A goal that seemed impossible to most but was right at the edge of our technical capability.

Images: NASA / JPL-Caltech
What NASA did for the landing on the moon, we will do for landing safely within the Earth’s limits, restoring nature and humanity’s place within it.

Humanity’s brightest minds put in arduous and exhilarating hours developing new technology, testing experimental designs to make landing on the moon possible.

Restoring nature at scale to stabilize the climate, ecosystems, and communities will require similarly heroic effort.
Humanity is at an inflection point.

The window for becoming sustainable
is rapidly closing.

It is in the heart of this peril that we
invoke the Earthshot.

The task of our lifetimes is
to balance our planetary conditions,
regenerate the biosphere,
and secure humanity’s place in it.

Our mission is to restore nature at the planetary scale.

Our goal isn’t only to maximize carbon storage and sequestration.

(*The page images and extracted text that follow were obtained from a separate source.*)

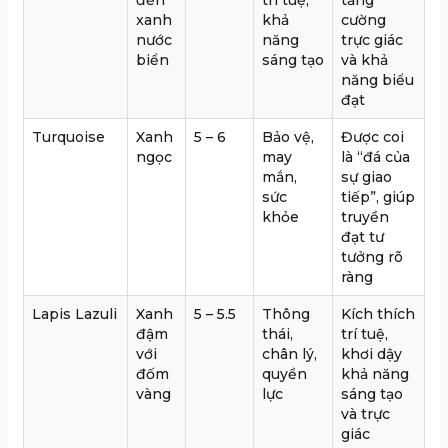
đến
trí tuệ,
tăng
xanh
khả
cường
nước
năng
trực giác
biển
sáng tạo
và khả
năng biểu
đạt
Turquoise
Xanh
5 – 6
Bảo vệ,
Được coi
ngọc
may
là “đá của
mắn,
sự giao
sức
tiếp”, giúp
khỏe
truyền
đạt tư
tưởng rõ
ràng
Lapis Lazuli
Xanh
5 – 5.5
Thông
Kích thích
đậm
thái,
trí tuệ,
với
chân lý,
khơi dậy
đốm
quyền
khả năng
vàng
lực
sáng tạo
và trực
giác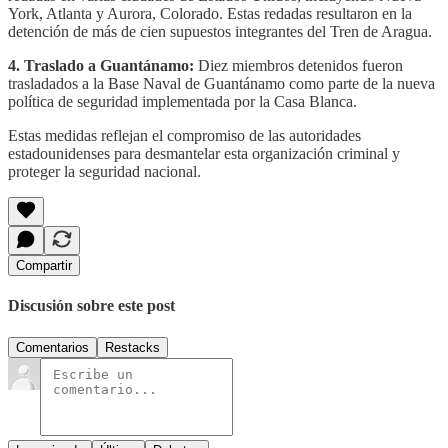
York, Atlanta y Aurora, Colorado. Estas redadas resultaron en la
detención de más de cien supuestos integrantes del Tren de Aragua.
4. Traslado a Guantánamo:
Diez miembros detenidos fueron
trasladados a la Base Naval de Guantánamo como parte de la nueva
política de seguridad implementada por la Casa Blanca.
Estas medidas reflejan el compromiso de las autoridades
estadounidenses para desmantelar esta organización criminal y
proteger la seguridad nacional.
Compartir
Discusión sobre este post
Comentarios
Restacks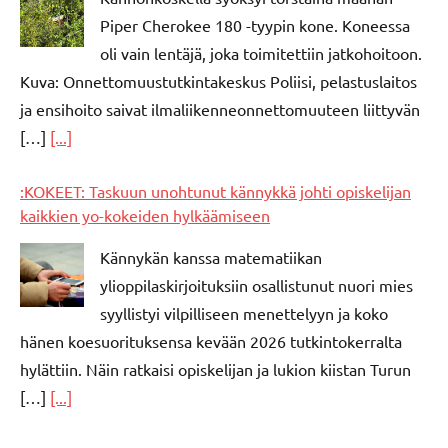
Piper Cherokee 180 -tyypin kone. Koneessa
oli vain lentäjä, joka toimitettiin jatkohoitoon.
Kuva: Onnettomuustutkintakeskus Poliisi, pelastuslaitos
ja ensihoito saivat ilmaliikenneonnettomuuteen liittyvän
[…]
[...]
:KOKEET: Taskuun unohtunut kännykkä johti opiskelijan
kaikkien yo-kokeiden hylkäämiseen
Kännykän kanssa matematiikan
ylioppilaskirjoituksiin osallistunut nuori mies
syyllistyi vilpilliseen menettelyyn ja koko
hänen koesuorituksensa kevään 2026 tutkintokerralta
hylättiin. Näin ratkaisi opiskelijan ja lukion kiistan Turun
[…]
[...]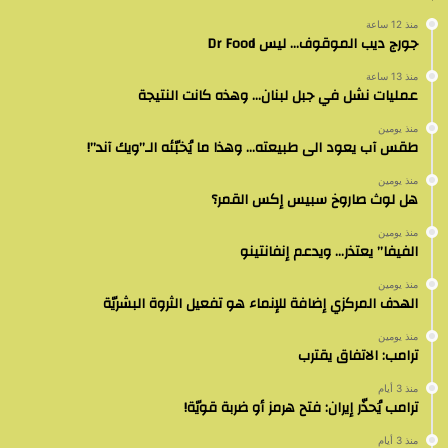
منذ 12 ساعة
جورج ديب الموقوف… ليس Dr Food
منذ 13 ساعة
عمليات نشل في جبل لبنان… وهذه كانت النتيجة
منذ يومين
طقس آب يعود الى طبيعته… وهذا ما يُخبّئه الـ”ويك آند”!
منذ يومين
هل لوث صاروخ سبيس إكس القمر؟
منذ يومين
الفيفا” يعتذر… ويدعم إنفانتينو
منذ يومين
الهدف المركزي إضافة للإنماء هو تفعيل الثروة البشريّة
منذ يومين
ترامب: الاتفاق يقترب
منذ 3 أيام
ترامب يُحذّر إيران: فتح هرمز أو ضربة قويّة!
منذ 3 أيام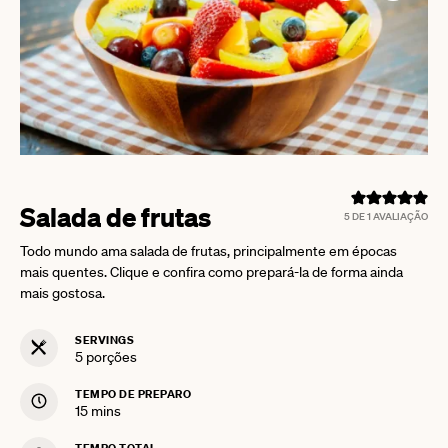
Salada de frutas
5
DE 1 AVALIAÇÃO
Todo mundo ama salada de frutas, principalmente em épocas
mais quentes. Clique e confira como prepará-la de forma ainda
mais gostosa.
SERVINGS
5
porções
TEMPO DE PREPARO
minutes
15
mins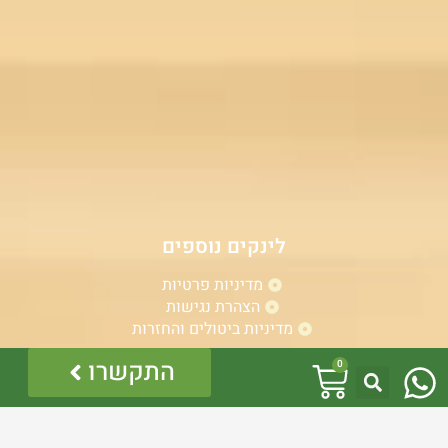
לינקים נוספים
מדיניות פרטיות
הצהרת נגישות
מדיניות ביטולים והחזרות
W
עגלת
התקשרו
0
h
קניות
a
אזהרה: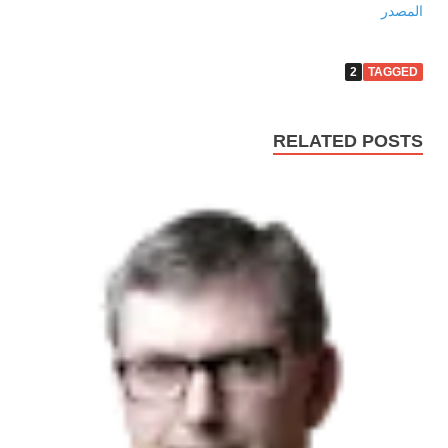
المصدر
2
TAGGED
RELATED POSTS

We believe ecosystems and wildlife deserve to be loved back into a vibrant state of health and maturity.

Our goal is to further nature’s right to health and vitality, wherein humanity relearns how to co-evolve in a balanced, respectful relationship with nature.

Given the heart of the environmental crisis, Earthshot is committed to finding a new balance with the whole of the biosphere channeling the best our species has to offer: science, technology, existing financial markets, traditional ecological knowledge, and thousands of hours of loving tending into a radical and profound solution to land us in a place of safety.

In the vast environmental movement consisting of indigenous leaders, activists of all kinds, policymakers, scientists, and the private sector, we are committed to playing a keystone role in the movement toward sustainability and justice for ecosystems and the people who depend on them.
“Even a wounded world is feeding us. Even a wounded world holds us, giving us moments of wonder and joy. I choose joy over despair. Not because I have my head in the sand, but because joy is what the earth gives me daily and I must return the gift.”